Sunday, January 22, 2012

The Rushdie Episode - Do We Ban a Thought or the Person?

It is interesting to see all the drama that is going on at the Jaipur Literary Festival about Salman Rushdie's coming to attend the festival, the famed assassination plot, the claim that the assassination plot was a ruse planted by the Rajasthan police to keep Rushdie (and therefore controversy) away, the readings from the banned book of Salman Rushdie's 'Satanic Verses' (which earned him the famous fatwa by Ayatollah Khomeini of Iran, the first of the many fatwas I had heard since) and now subsequent clamour for arrest of the authors who read from the book, prosecution of the Litfest organisers or the authors for hurting religious sentiments and so on. For all those liberal voices who have come out in favour of Salman Rushdie (what are they in favour of, lifting the ban?), there are also conservative voices, especially from the big boss of Indian fiction, Chetan Bhagat who has said that such banned books and banned authors should not be made into 'heroes'. More fuel for the fire surely.

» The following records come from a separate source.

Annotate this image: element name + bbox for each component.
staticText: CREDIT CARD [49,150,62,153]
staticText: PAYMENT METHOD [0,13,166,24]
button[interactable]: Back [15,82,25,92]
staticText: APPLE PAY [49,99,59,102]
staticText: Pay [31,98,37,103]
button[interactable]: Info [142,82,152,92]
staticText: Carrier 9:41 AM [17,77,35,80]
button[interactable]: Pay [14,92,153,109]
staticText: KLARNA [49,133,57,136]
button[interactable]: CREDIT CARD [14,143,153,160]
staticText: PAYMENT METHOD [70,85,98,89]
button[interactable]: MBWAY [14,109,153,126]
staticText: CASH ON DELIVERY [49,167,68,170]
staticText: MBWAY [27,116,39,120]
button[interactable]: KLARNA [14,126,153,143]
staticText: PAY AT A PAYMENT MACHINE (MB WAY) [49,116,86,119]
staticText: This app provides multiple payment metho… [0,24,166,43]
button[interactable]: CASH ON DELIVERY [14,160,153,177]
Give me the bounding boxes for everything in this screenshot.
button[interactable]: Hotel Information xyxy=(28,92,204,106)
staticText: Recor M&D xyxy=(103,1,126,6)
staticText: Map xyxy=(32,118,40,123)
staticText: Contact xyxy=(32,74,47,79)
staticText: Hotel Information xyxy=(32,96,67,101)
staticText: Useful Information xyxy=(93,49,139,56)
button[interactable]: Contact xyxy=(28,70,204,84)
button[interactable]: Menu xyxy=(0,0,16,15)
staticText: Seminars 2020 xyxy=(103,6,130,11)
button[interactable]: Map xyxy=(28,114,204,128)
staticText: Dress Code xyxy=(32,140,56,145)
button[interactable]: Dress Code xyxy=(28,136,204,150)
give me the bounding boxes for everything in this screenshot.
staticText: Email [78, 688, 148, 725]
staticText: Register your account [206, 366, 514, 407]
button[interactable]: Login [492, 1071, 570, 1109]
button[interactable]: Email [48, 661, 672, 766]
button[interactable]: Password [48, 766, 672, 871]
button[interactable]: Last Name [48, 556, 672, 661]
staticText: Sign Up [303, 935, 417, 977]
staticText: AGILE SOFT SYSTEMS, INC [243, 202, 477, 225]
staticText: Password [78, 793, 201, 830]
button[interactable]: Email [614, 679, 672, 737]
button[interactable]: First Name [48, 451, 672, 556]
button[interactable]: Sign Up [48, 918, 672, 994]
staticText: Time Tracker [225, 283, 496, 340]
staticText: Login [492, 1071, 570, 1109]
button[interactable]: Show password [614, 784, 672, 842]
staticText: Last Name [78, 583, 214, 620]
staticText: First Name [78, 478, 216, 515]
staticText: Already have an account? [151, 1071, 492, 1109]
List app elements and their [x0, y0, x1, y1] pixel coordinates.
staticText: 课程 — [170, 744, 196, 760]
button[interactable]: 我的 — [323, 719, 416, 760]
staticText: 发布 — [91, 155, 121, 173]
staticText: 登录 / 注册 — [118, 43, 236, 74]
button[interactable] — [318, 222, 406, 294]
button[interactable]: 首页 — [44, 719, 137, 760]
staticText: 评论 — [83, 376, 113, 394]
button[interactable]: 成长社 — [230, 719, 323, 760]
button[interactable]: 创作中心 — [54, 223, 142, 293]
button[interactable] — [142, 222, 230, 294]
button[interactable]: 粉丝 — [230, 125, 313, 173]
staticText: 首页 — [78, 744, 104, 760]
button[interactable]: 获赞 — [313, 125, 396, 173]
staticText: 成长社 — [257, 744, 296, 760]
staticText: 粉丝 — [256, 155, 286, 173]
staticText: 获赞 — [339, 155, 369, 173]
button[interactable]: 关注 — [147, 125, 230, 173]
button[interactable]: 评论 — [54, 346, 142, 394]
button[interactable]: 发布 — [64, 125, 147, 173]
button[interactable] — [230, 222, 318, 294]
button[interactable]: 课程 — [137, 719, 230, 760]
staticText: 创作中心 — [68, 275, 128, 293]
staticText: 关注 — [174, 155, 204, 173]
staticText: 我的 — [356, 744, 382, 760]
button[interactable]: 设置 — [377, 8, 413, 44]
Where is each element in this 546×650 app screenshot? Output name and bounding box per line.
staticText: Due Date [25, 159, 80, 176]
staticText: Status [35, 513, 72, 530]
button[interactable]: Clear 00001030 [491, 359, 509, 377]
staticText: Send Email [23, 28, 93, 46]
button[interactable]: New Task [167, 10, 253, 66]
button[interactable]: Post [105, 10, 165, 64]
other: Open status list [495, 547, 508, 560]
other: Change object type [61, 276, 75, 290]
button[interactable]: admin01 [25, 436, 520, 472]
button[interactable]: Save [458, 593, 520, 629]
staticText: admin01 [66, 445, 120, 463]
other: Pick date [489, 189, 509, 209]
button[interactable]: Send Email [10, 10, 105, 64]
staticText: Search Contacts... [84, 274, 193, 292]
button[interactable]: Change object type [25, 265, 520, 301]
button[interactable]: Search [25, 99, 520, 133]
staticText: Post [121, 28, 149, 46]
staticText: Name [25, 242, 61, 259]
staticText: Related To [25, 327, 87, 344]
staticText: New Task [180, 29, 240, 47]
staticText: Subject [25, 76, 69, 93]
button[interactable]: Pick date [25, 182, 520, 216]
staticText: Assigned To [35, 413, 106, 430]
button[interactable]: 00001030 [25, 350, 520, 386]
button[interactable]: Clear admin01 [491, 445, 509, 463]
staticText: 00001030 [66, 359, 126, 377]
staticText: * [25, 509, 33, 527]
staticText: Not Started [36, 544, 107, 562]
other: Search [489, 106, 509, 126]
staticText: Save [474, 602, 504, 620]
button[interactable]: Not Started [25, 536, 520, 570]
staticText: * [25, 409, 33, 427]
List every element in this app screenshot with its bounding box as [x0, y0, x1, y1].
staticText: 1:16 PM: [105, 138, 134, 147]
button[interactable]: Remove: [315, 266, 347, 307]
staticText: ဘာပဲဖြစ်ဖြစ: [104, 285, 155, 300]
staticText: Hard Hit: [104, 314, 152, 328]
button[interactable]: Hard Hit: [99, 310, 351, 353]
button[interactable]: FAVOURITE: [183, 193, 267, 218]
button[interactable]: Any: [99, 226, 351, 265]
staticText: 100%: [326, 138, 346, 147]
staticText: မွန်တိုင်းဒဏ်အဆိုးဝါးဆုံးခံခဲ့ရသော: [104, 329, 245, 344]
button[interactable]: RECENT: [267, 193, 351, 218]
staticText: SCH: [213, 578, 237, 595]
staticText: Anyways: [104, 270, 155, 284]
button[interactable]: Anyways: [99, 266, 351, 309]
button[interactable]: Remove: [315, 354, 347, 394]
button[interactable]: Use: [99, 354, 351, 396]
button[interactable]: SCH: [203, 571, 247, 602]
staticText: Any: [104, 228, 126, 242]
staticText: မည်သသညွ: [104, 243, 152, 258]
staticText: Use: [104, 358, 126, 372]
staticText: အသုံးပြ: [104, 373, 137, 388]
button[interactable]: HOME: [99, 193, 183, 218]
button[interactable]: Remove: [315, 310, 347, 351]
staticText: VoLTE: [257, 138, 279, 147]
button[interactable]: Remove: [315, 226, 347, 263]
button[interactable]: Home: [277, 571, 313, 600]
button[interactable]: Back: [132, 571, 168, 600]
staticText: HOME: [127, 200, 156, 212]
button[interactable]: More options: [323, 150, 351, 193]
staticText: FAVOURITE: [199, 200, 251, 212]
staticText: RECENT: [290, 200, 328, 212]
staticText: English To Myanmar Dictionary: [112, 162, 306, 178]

But what is interesting to me is this - do we ban the book or the person who wrote it? Do we ban the thought or the person who thought that thought? Can the person come and visit (suparis and fatwas notwithstanding) as long as one thought of his is banned? When the person comes, does he bring his thought along with him or does he leave that thought behind? How does one ban an idea, a thought? If Salman Rushdie, the person where the thought originated from, is free to walk in the country, and is not banned, can the thought be banned? The book cannot enter India but Salman Rushdie can. It is a curious case to me that the person is treated as separate from the idea.

Since publishing of books is a collaborative process, are all others in the process banned too? Not really - because the ban it appears to me covers only the idea, the book. I read somewhere that much of this furore has to do with the UP elections and the Muslim vote.

The world will move on - Rushdie or not. For all his perceived faults the winner of the Booker of Bookers, an Indian by birth, is an exceptional writer, a rare talent, and no one would deny that. It is even more interesting to know that while M.F. Hussain, another Indian of rare talent, has been hounded out of the country by Hindu fundamentalists and lived abroad and died there in his later years, Salman Rushdie could well be facing an almost similar fate, being banned by the Muslims.

But I still wonder, in these times of the internet especially, how anyone can ban an idea.